# INFORMATION PROVIDED
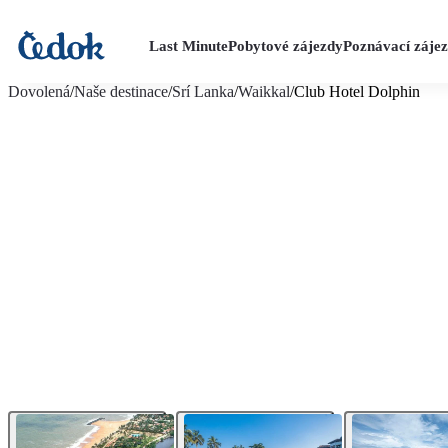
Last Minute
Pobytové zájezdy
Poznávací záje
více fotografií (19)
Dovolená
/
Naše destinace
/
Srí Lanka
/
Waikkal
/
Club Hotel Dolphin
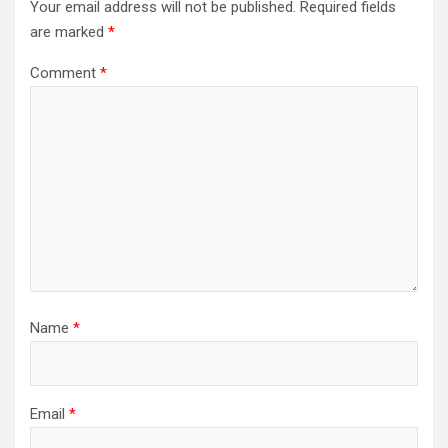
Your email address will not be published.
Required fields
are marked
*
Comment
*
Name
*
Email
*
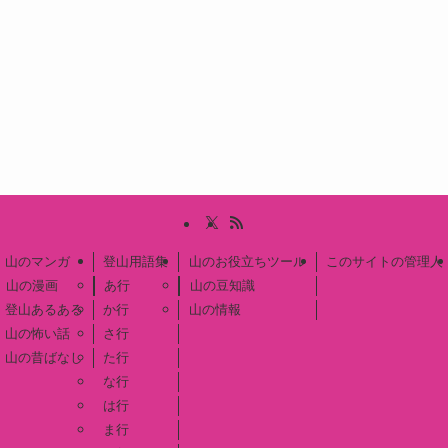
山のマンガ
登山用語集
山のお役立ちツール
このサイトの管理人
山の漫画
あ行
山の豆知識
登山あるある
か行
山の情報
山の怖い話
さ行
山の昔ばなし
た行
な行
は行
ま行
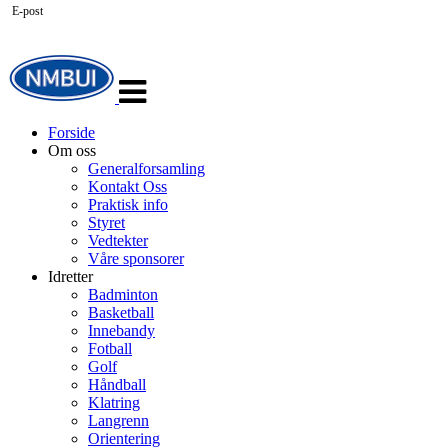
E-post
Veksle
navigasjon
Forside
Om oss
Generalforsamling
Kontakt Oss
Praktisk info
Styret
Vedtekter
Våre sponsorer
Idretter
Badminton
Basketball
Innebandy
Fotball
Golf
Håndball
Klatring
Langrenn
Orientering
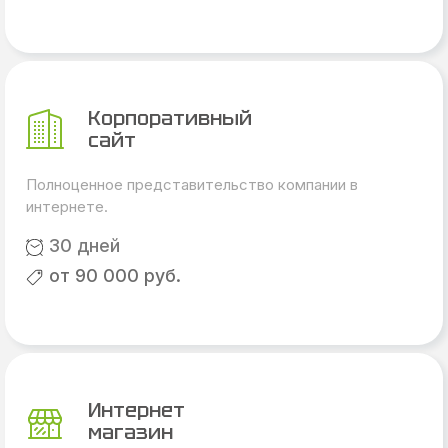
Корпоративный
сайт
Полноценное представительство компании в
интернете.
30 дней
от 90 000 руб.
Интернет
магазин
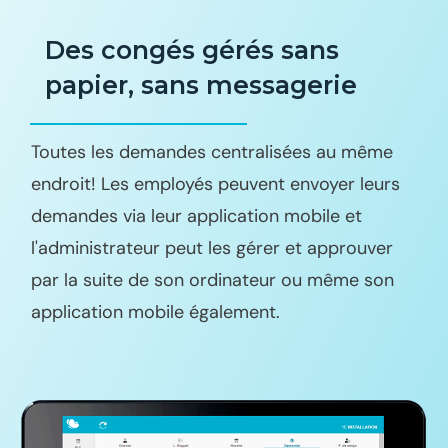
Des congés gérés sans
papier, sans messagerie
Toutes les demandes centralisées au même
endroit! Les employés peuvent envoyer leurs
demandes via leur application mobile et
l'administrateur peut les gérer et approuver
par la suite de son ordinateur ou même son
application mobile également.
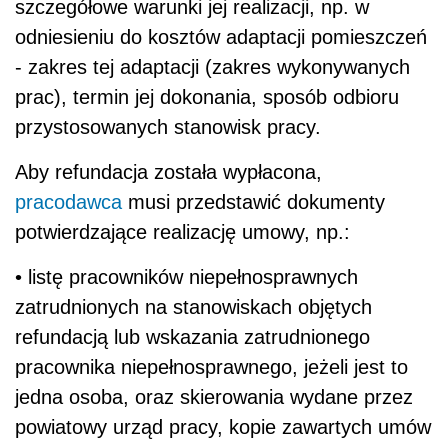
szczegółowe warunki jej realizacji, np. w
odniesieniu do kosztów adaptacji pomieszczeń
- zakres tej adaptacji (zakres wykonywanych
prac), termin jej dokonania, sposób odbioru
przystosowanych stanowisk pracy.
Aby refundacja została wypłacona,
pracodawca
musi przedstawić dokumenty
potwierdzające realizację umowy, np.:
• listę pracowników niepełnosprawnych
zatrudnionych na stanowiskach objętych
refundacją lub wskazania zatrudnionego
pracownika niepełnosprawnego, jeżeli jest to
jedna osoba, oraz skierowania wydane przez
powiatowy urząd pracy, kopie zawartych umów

# BRIEF
Find the lines in the entries above where "adaptacji" occurs, and copy each of them.

# EXERCISE RESULT
odniesieniu do kosztów adaptacji pomieszczeń
- zakres tej adaptacji (zakres wykonywanych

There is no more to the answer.